Start of Given data
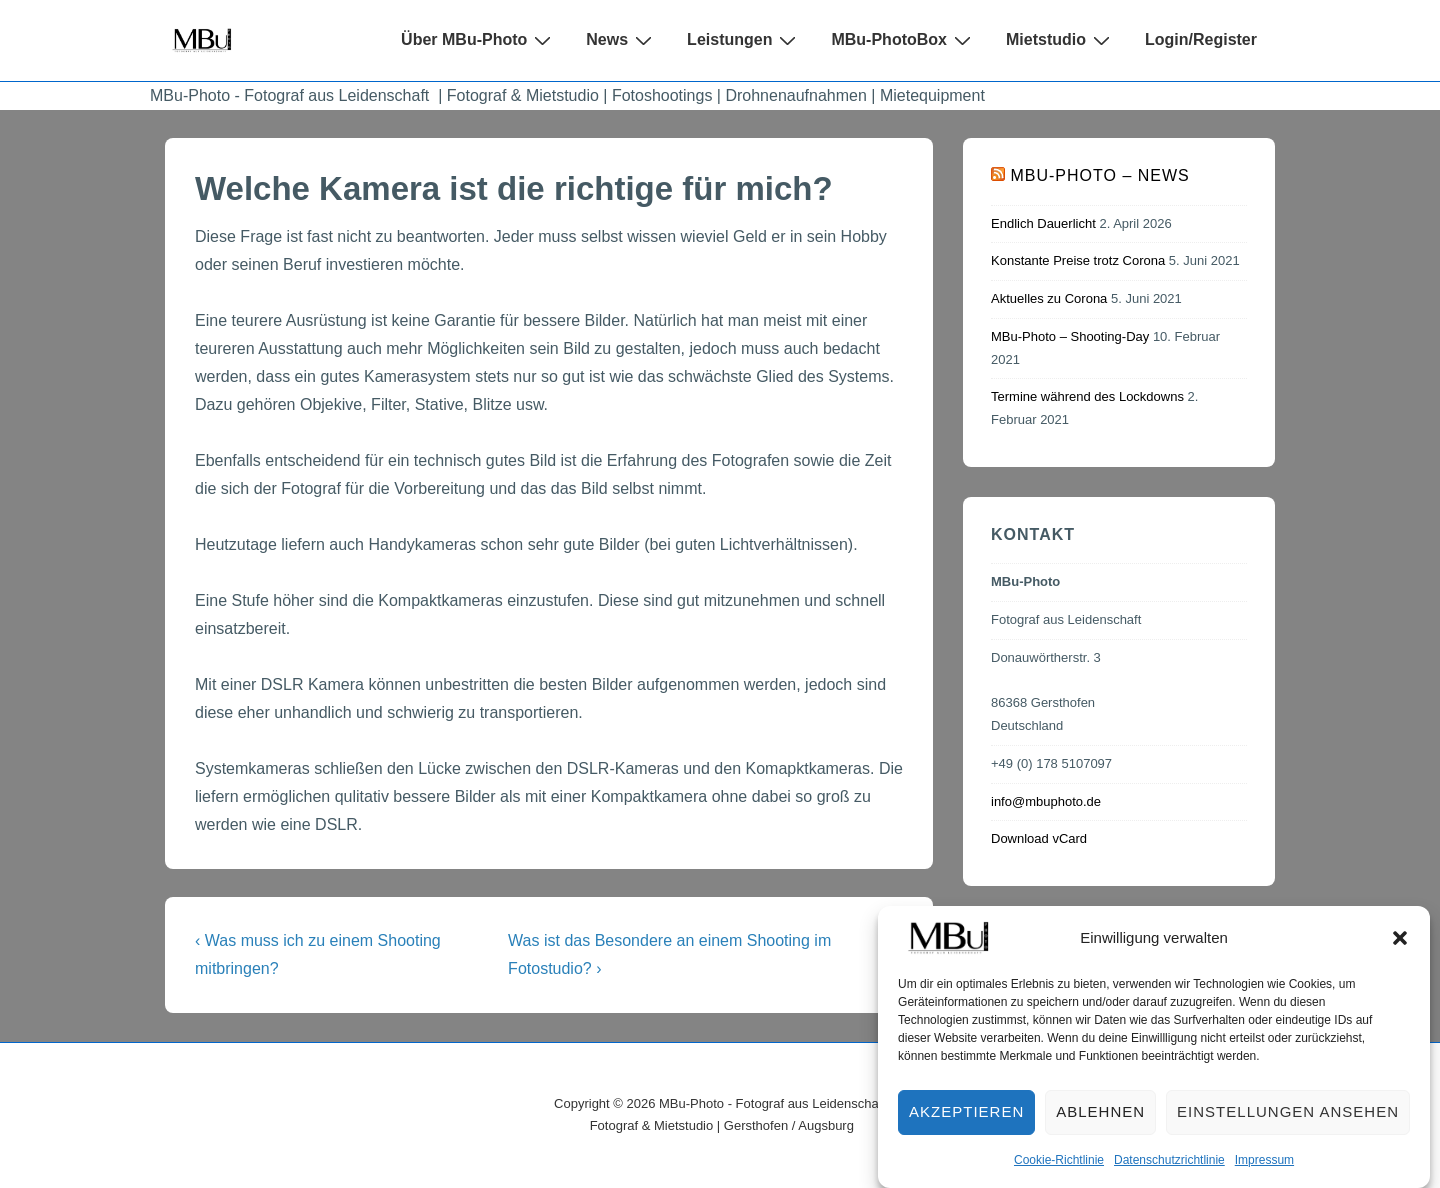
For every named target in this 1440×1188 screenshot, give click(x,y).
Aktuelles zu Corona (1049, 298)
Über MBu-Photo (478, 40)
End of Given data
Start of Given data
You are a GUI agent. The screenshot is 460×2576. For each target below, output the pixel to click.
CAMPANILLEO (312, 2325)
End of Given data
Start of Given data
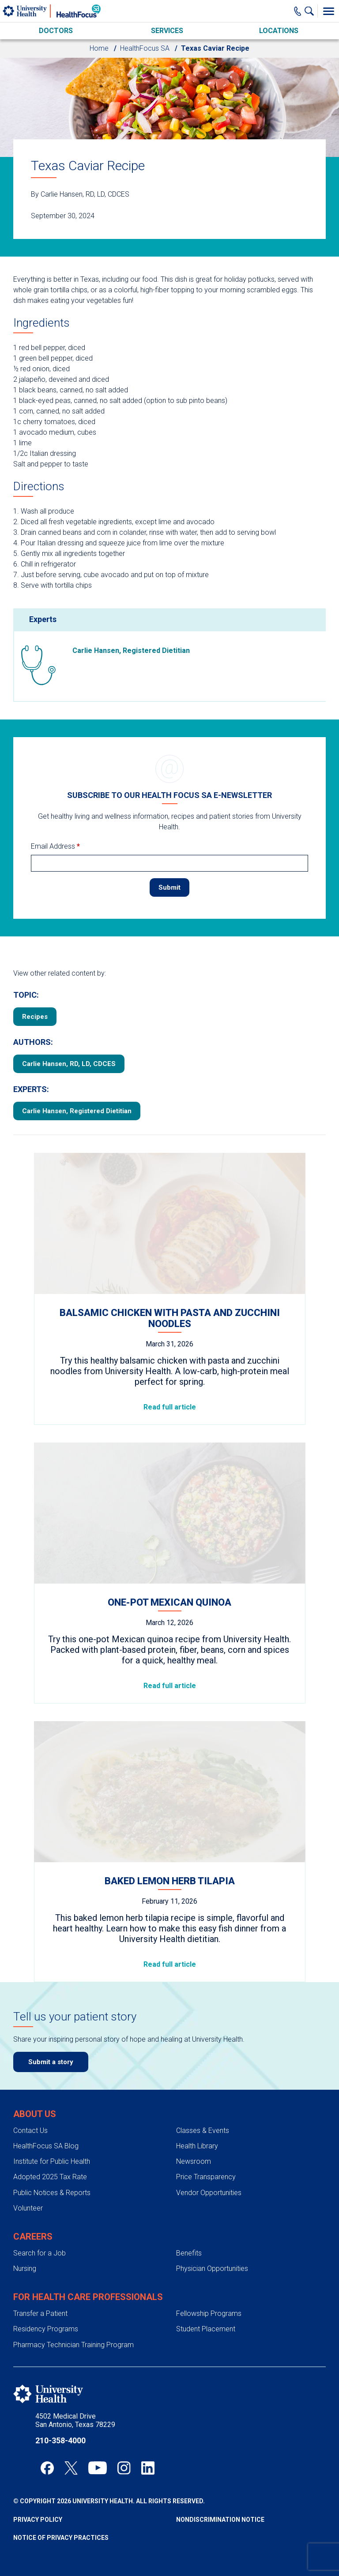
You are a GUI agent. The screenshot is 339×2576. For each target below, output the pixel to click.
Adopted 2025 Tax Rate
End of Given data
Requirement — Answer with the count alone: how many lines in the data above have "below" in them?

Task output — 2